In the valley of the Adirondacks, where the snow
melts and pools like pond water and streams of ice
flurry down into the black parking lots and deep sullen
potholes, and the smell of salt comes not from the
ocean smothering the shore, but from the diesel trucks
preparing for another carpeting from winter.
The grackles fly in between the branches which
begin to open their green eyes as the sun kisses them awake.
The black birds whistle and sing their gravely shrieks as
the mountains choose to breathe and be green again.
You watch these birds as you wait for the bus,
your black skin shining like the black feathers of the grackles,
a colorless thing that somehow reflects all the colors of
the chromatic universe entombed by the blackness of feathers.
You can’t sit still in class, to go to school is to thrawl in
restlessness, to live awake in a coffin six feet beneath the ground.

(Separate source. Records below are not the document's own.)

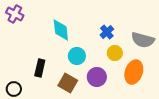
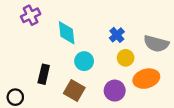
purple cross: (15, 14) -> (31, 15), moved, turned 36
orange ellipse: (134, 72) -> (146, 79), turned 55
purple circle: (97, 77) -> (115, 91), moved

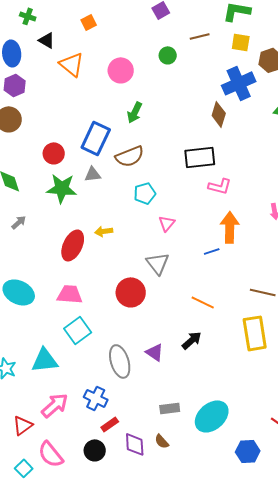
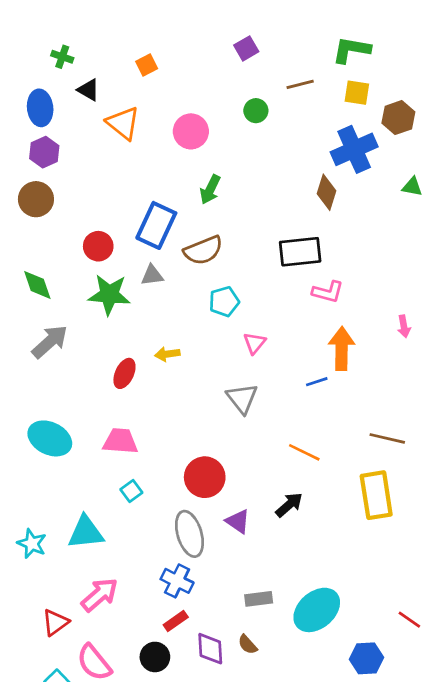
gray arrow: (19, 222) -> (50, 342), size x1.8
red ellipse: (73, 245) -> (124, 373), size x0.7
red circle: (131, 292) -> (205, 477), moved
cyan square: (78, 330) -> (131, 491), size x0.6
blue cross: (96, 398) -> (177, 581), moved

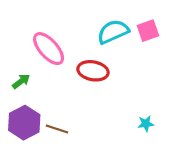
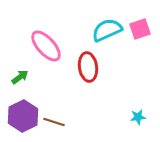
red ellipse: (93, 71) -> (88, 67), turned 72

I watch you wriggle as the usual voices you hear are scathing,
are words of clenched hands, white knuckles
pleading that you restrain all the life ebbing from you.
Your eyes stare at the grackles flying in their shining flocks.
I ask you your name and you say it as though it is a book you
one day intend to read. I try to teach you, my white skin screaming,
about how uncomfortable it is to live in this country blooming hate
still exhales its chemicals, a scentless poison that’s
too deeply in our nail beds―gripped to the sacs of our lungs―to let go.
You shrug at me with unknowing defenses, guards that have helped
you in the past, which help you now as your friend and classmate
makes a comment about the nearby inner city and the damned people that live there.
You’d rather watch the snow melt into its streams.
I’d rather watch them too, as bells ring like trumpets of
angels saving you from the death-thought of paralysis, from the
thoughts I try to teach you about in History―to think about the decay
which never ends as the four horsemen circle you. Is it that the
world is too heavy for you to try to lift? Or is it that the air is
too dense that to flap your wings would take away the shine that you have left?
I hear the bells usher you away into the hallways, where you
might try to sing like the grackles outside, where no words
you hear from a teacher like me can really connect you with that world
outside and its potholes and snowmelt and salt collecting up like great
white walls which cast tall shadows, a blackness that you can’t see through.
I want you to know, you are the grackle too, it lives in you,
as you open your eyes in this small valley of the mountains,
the trees open their eyes, and the grackle’s darkness
contains all the colors of the universe―we can see them.
The grackle sings for you, in its sharp, quiet way.